[Opening DATA PROVIDED section]

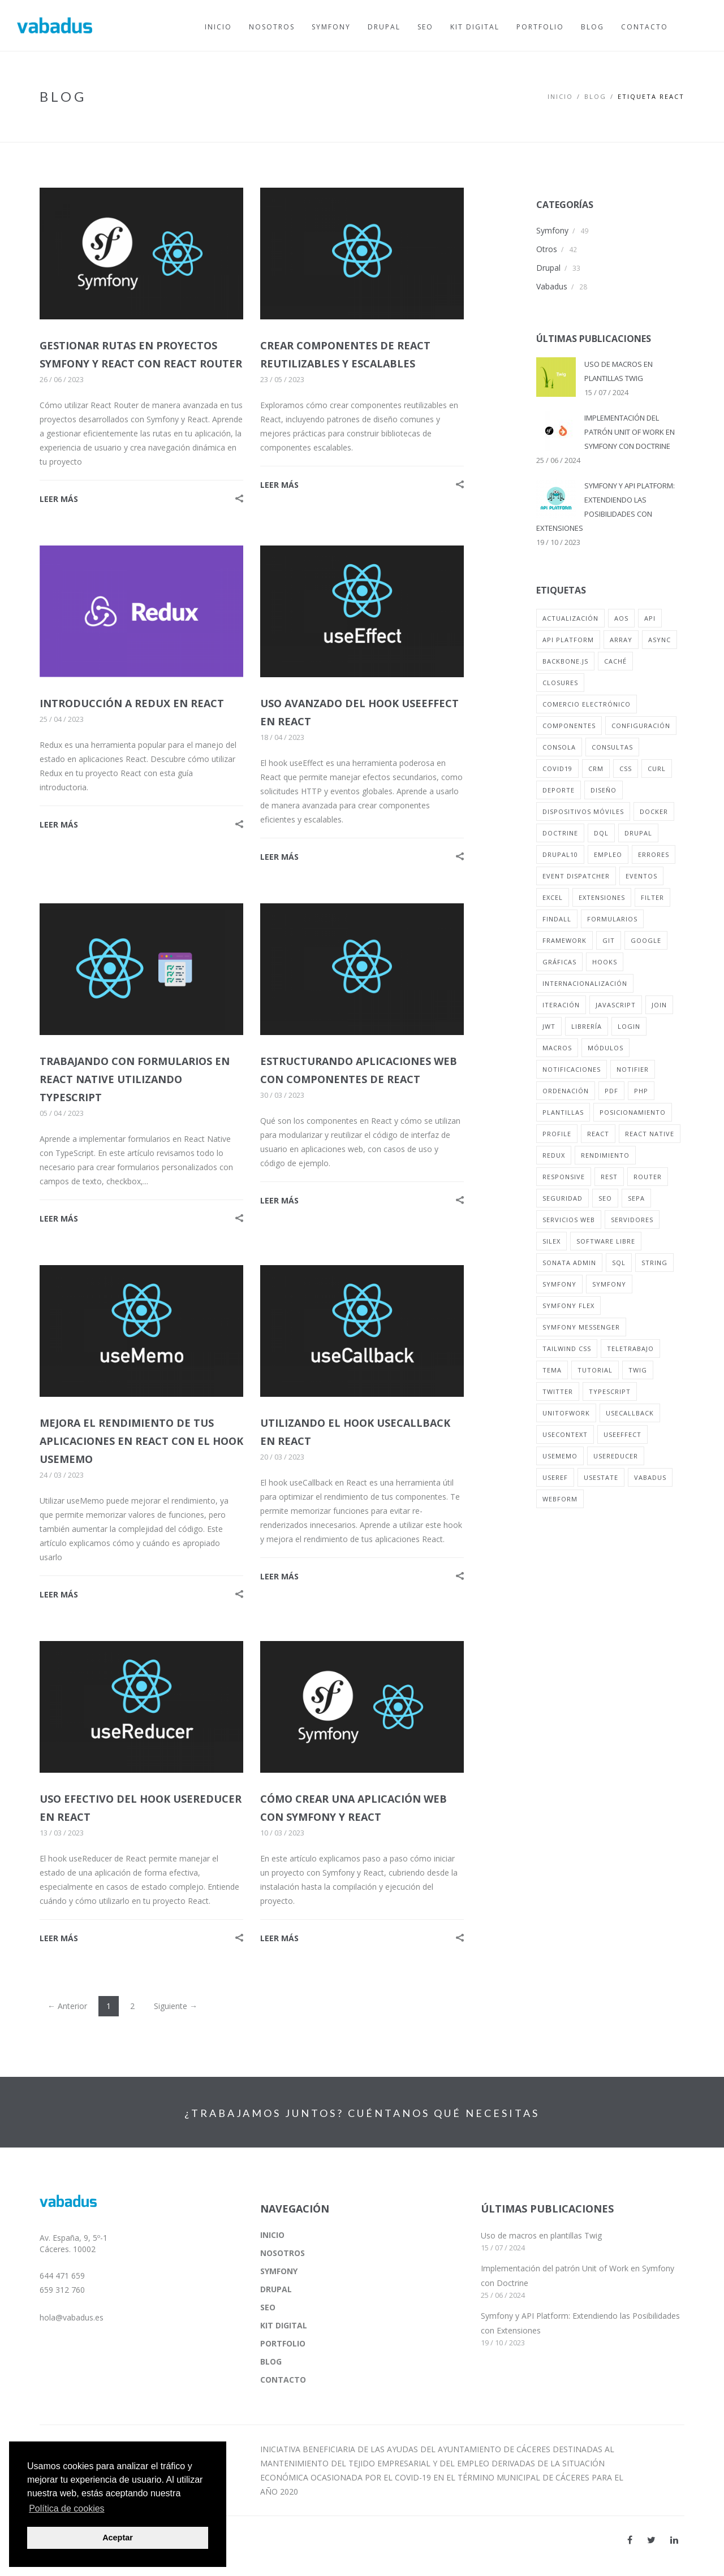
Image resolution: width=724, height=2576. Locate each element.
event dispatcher (576, 876)
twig (637, 1370)
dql (601, 833)
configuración (640, 725)
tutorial (595, 1370)
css (625, 768)
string (654, 1262)
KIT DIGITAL (283, 2325)
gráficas (559, 962)
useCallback (630, 1413)
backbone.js (565, 661)
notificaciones (571, 1069)
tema (552, 1370)
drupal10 (560, 854)
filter (652, 897)
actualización (570, 618)
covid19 (557, 768)
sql (619, 1262)
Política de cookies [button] (66, 2508)
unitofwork (566, 1413)
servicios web (568, 1219)
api (650, 618)
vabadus (650, 1477)
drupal (638, 833)
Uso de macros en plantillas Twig (541, 2235)
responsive (563, 1176)
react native (649, 1133)
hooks (604, 962)
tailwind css (566, 1348)
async (659, 639)
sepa (636, 1198)
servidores (632, 1219)
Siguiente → (175, 2006)
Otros (546, 249)
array (621, 639)
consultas (612, 747)
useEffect (622, 1434)
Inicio (560, 96)
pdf (611, 1090)
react (598, 1133)
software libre (605, 1241)
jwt (548, 1026)
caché (615, 661)
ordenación (565, 1090)
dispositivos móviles (583, 811)
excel (552, 897)
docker (654, 811)
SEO (267, 2307)
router (648, 1176)
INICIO (272, 2234)
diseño (604, 790)
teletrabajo (630, 1348)
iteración (561, 1005)
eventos (641, 876)
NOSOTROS (282, 2253)
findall (556, 919)
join (659, 1005)
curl (657, 768)
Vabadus (551, 286)
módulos (605, 1048)
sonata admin (569, 1262)
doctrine (560, 833)
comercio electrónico (586, 704)
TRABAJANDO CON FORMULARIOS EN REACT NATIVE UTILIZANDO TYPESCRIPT (135, 1079)
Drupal (548, 267)
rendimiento (605, 1155)
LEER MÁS (59, 498)
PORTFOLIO (282, 2343)
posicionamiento (633, 1112)
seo (605, 1198)
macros (557, 1048)
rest (609, 1176)
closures (560, 682)
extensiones (602, 897)
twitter (557, 1391)
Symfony (552, 230)
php (641, 1090)
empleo (608, 854)
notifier (633, 1069)
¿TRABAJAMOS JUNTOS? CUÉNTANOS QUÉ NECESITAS (362, 2113)
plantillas (563, 1112)
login (629, 1026)
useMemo (560, 1456)
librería (586, 1026)
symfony (559, 1284)
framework (564, 940)
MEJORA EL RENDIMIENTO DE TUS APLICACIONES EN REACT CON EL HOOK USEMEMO (141, 1441)
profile (556, 1133)
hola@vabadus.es (72, 2317)
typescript (610, 1391)
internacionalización (584, 983)
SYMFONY (279, 2271)
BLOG (595, 96)
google (646, 940)
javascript (616, 1005)
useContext (565, 1434)
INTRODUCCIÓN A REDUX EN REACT (132, 703)
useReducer (615, 1456)
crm (596, 768)
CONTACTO (283, 2379)
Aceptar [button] (117, 2537)
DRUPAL (276, 2289)
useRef (555, 1477)
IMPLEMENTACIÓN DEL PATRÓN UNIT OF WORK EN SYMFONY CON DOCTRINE (629, 432)
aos (621, 618)
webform (560, 1499)
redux (553, 1155)
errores (653, 854)
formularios (612, 919)
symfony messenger (581, 1327)
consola (559, 747)
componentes (569, 725)
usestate (601, 1477)
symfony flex (568, 1305)
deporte (558, 790)
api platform (568, 639)
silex (551, 1241)
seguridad (562, 1198)
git (608, 940)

[Closing DATA PROVIDED section]

YOUR ASSIGNMENT →
As the answer, set down only the lines from the data above between the one holding "módulos (605, 1048)" and the one holding "empleo (608, 854)", inclusive, exactly as they read.

RESPONSE TO THE EXERCISE →
módulos (605, 1048)
sonata admin (569, 1262)
doctrine (560, 833)
comercio electrónico (586, 704)
TRABAJANDO CON FORMULARIOS EN REACT NATIVE UTILIZANDO TYPESCRIPT (135, 1079)
Drupal (548, 267)
rendimiento (605, 1155)
LEER MÁS (59, 498)
PORTFOLIO (282, 2343)
posicionamiento (633, 1112)
seo (605, 1198)
macros (557, 1048)
rest (609, 1176)
closures (560, 682)
extensiones (602, 897)
twitter (557, 1391)
Symfony (552, 230)
php (641, 1090)
empleo (608, 854)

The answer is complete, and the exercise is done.